All turtles must have sufficient stores to survive a long hibernation period, but also have energy when they awake from hibernation to find food and fend off predators. This fitness usually is linked to body mass in the spring (Muir, et al., 2013). The typical cold temperature at the bottom of water bodies (as seen in Northern Ontario for example) allow for the turtles to use up the stores slowly.
Therefore, turtles have to thrive through many adverse conditions to make it through the winter. This includes: cold temperatures, anoxic soil conditions, moisture content in the soil, possible freezing of the skin and skeletal musculature (but not body core), excess lactic acid build-up, and awakening from the hibernation and readily finding food while also avoiding predation. This abundance of factors is another reason that rehabilitation is so critical at Wild At Heart, because the success rate of each clutch of eggs each year is so low through hibernation.

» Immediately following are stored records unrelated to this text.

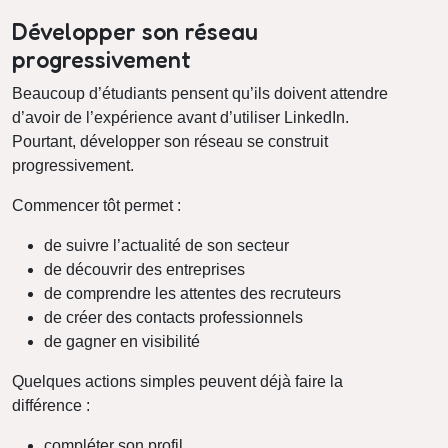
Développer son réseau
progressivement
Beaucoup d’étudiants pensent qu’ils doivent attendre
d’avoir de l’expérience avant d’utiliser LinkedIn.
Pourtant, développer son réseau se construit
progressivement.
Commencer tôt permet :
de suivre l’actualité de son secteur
de découvrir des entreprises
de comprendre les attentes des recruteurs
de créer des contacts professionnels
de gagner en visibilité
Quelques actions simples peuvent déjà faire la
différence :
compléter son profil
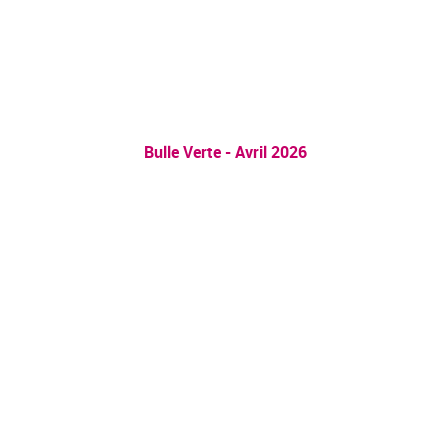
Bulle Verte - Avril 2026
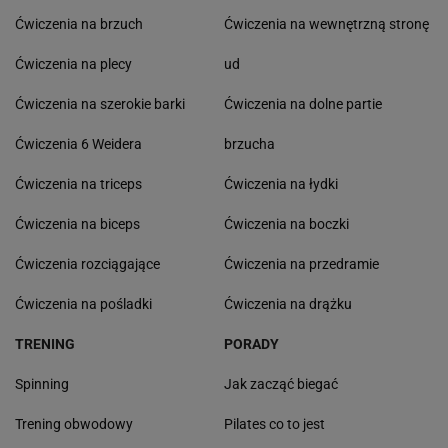
Ćwiczenia na brzuch
Ćwiczenia na wewnętrzną stronę
Ćwiczenia na plecy
ud
Ćwiczenia na szerokie barki
Ćwiczenia na dolne partie
Ćwiczenia 6 Weidera
brzucha
Ćwiczenia na triceps
Ćwiczenia na łydki
Ćwiczenia na biceps
Ćwiczenia na boczki
Ćwiczenia rozciągające
Ćwiczenia na przedramie
Ćwiczenia na pośladki
Ćwiczenia na drążku
TRENING
PORADY
Spinning
Jak zacząć biegać
Trening obwodowy
Pilates co to jest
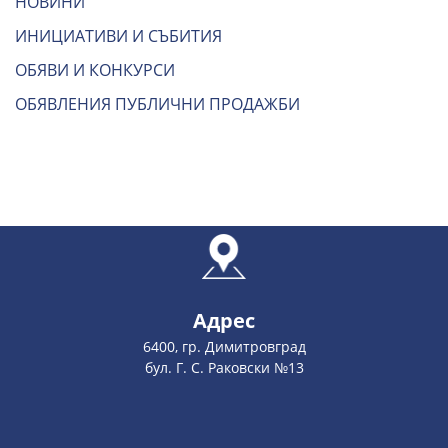
НОВИНИ
ИНИЦИАТИВИ И СЪБИТИЯ
ОБЯВИ И КОНКУРСИ
ОБЯВЛЕНИЯ ПУБЛИЧНИ ПРОДАЖБИ
Адрес
6400, гр. Димитровград
бул. Г. С. Раковски №13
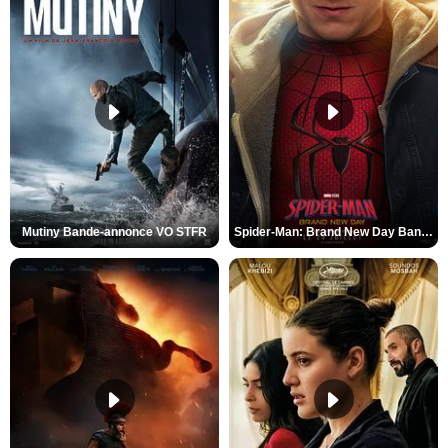
Mutiny Bande-annonce VO STFR
Spider-Man: Brand New Day Bande-annonce VO STFR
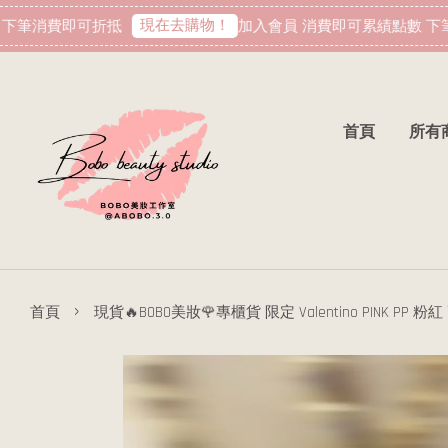
現在去購物！
筆消費即可折抵
加入會員 消費即可累績點數 下筆
首頁
所有
›
首頁
現貨🔥BOBO美妝🌹專櫃貨 限定 Valentino PINK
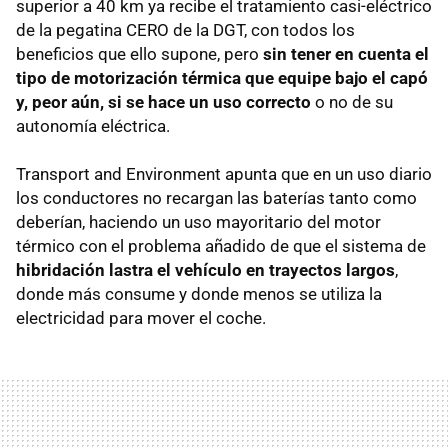
superior a 40 km ya recibe el tratamiento casi-eléctrico
de la pegatina CERO de la DGT, con todos los
beneficios que ello supone, pero
sin tener en cuenta el
tipo de motorización térmica que equipe bajo el capó
y, peor aún, si se hace un uso correcto
o no de su
autonomía eléctrica.
Transport and Environment apunta que en un uso diario
los conductores no recargan las baterías tanto como
deberían, haciendo un uso mayoritario del motor
térmico con el problema añadido de que el sistema de
hibridación lastra el vehículo en trayectos largos
,
donde más consume y donde menos se utiliza la
electricidad para mover el coche.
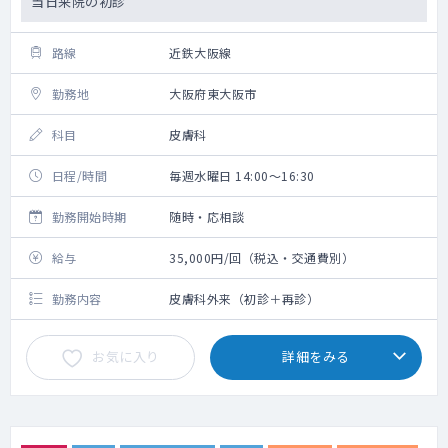
当日来院の初診
路線
近鉄大阪線
勤務地
大阪府東大阪市
科目
皮膚科
日程/時間
毎週水曜日 14:00～16:30
勤務開始時期
随時・応相談
給与
35,000円/回（税込・交通費別）
勤務内容
皮膚科外来（初診＋再診）
お気に入り
詳細をみる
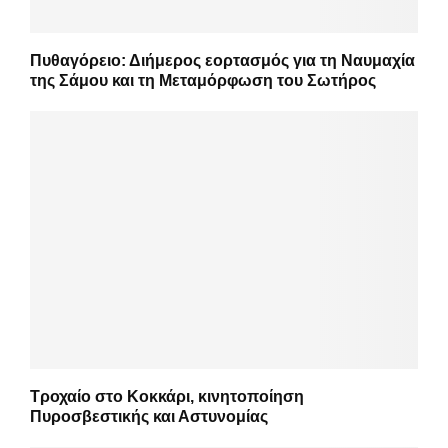
Πυθαγόρειο: Διήμερος εορτασμός για τη Ναυμαχία
της Σάμου και τη Μεταμόρφωση του Σωτήρος
Τροχαίο στο Κοκκάρι, κινητοποίηση
Πυροσβεστικής και Αστυνομίας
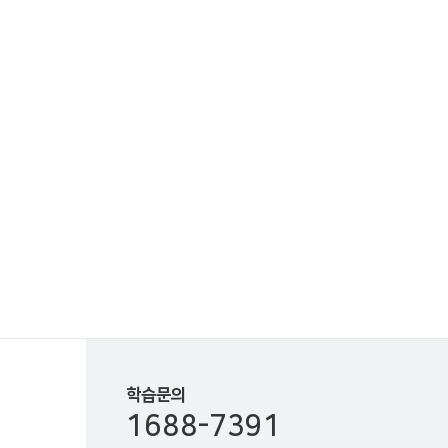
학습문의
1688-7391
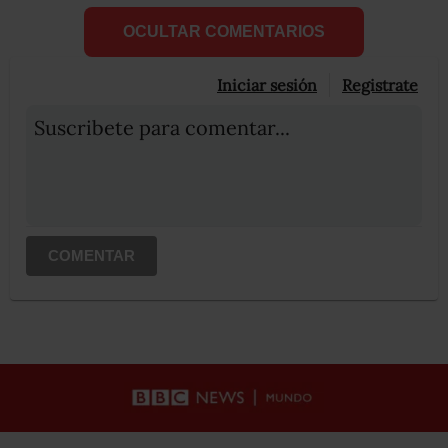
OCULTAR COMENTARIOS
Iniciar sesión
Registrate
Suscribete para comentar...
COMENTAR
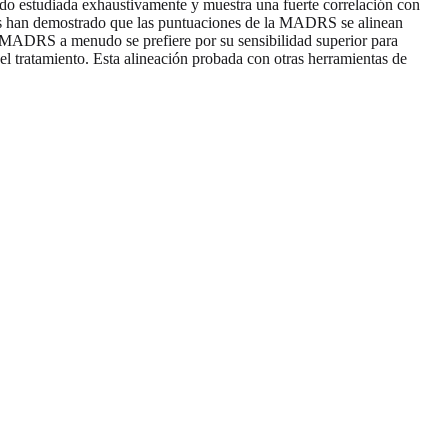
ido estudiada exhaustivamente y muestra una fuerte correlación con
ios han demostrado que las puntuaciones de la MADRS se alinean
 MADRS a menudo se prefiere por su sensibilidad superior para
del tratamiento. Esta alineación probada con otras herramientas de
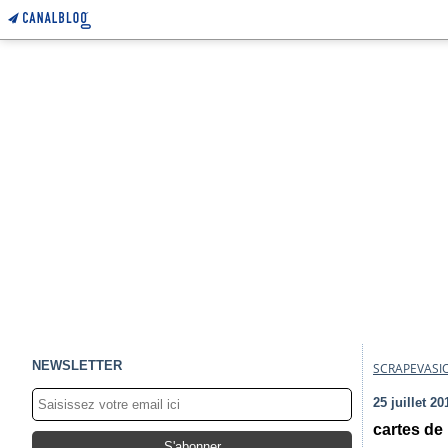
NEWSLETTER
SCRAPEVASI
25 juillet 20
cartes de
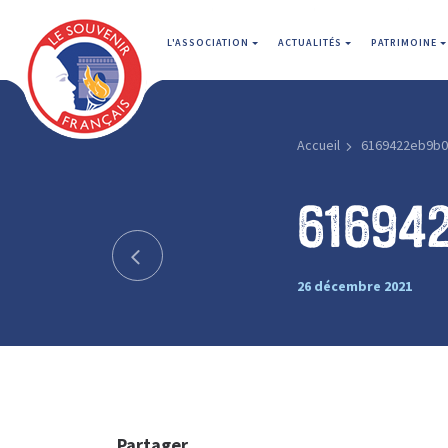
L'ASSOCIATION
ACTUALITÉS
PATRIMOINE
Accueil
6169422eb9b0
61694
26 décembre 2021
Partager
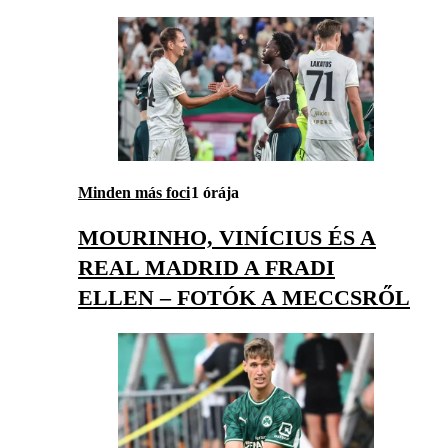
Minden más foci
1 órája
MOURINHO, VINÍCIUS ÉS A
REAL MADRID A FRADI
ELLEN – FOTÓK A MECCSRŐL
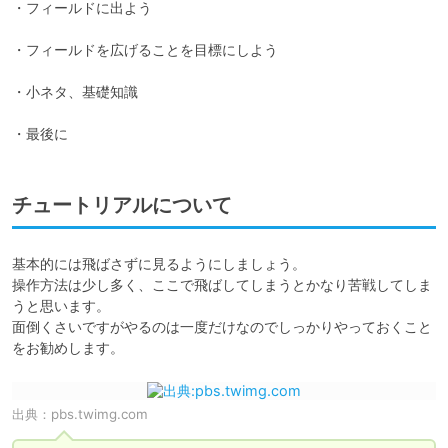
・フィールドに出よう

・フィールドを広げることを目標にしよう

・小ネタ、基礎知識

・最後に
チュートリアルについて
基本的には飛ばさずに見るようにしましょう。

操作方法は少し多く、ここで飛ばしてしまうとかなり苦戦してしま
うと思います。

面倒くさいですがやるのは一度だけなのでしっかりやっておくこと
をお勧めします。
出典：
pbs.twimg.com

Painted and Blanding’s turtles use finite energy reserves, not an antifreeze, to survive hibernation through their first winter. They hatch in the late summer months, but do not emerge from the nest until after their first winter is over (Packard & Packard, 2003; Storey, 2006) (see Figure 8). They survive because of the remains of a large internalized yolk sac (Storey, 2006). This strategy is beneficial because the new hatchlings avoid predation and harsh temperature conditions, and also can rapidly grow when ideal conditions return in the spring/summer. Egg size variation is dependent on both fall and spring temperatures because the turtles do not emerge from the nest until the spring (Rollison, et al., 2012).
One study found that hatchling painted turtles used an average of 0.39 kJ/g when put in a simulated 4°C wintering environment (Muir, et. al, 2013). A decrease in carapace length (0.2mm) and liver size (up to 66%) was observed in turtles hibernating in warm-winter conditions (15°C), as well as a loss in body mass of 16% (compared to 5.3% for the 4°C group) (Muir, et al., 2013). Painted turtles have skin that seems to resist the transmission of ice into their bodies, meaning they can survive sub-zero temperatures much better than Blanding’s or snapping turtles (Packard, G. C., et al., 1993). Another study found that Blanding’s turtle hatchlings survived 3 days at -3.5°C, giving them a “good” freezing tolerance (Storey, 2006). The same study found snapping turtles had a “poor” freezing tolerance, with just a 60% survival at -2.5°C after 3 days.
Snapping turtles usually emerge from nests in late summer to early autumn (Figure 8). They then move on the land to a suitable permanent water body to hibernate. The majority of turtles that do not leave the nest before winter comes die because they come into contact with the ice in the soil and there is irreversible damage to the cells. Some snapping turtles can survive a moderate stress associated with some of their bodily fluids freezing, however, all of the bodily fluids cannot freeze, and the fluids that do freeze cannot freeze for too long (Packard, et al., 1993). Fall temperatures play a factor on egg size variation for snapping turtles because that is when follicular development occurs (Rollison, et al., 2012).
Figure 8: Estimated timing of the follicular cycle of the snapping turtle (Chelydra serpentina), wood turtle (Glyptemys insculpta), and painted turtle (Chrysemys picta). Dashed arrows and light-framed boxes refer to the direct effect of temperature on follicular development (Source: Rollison, et al., 2012).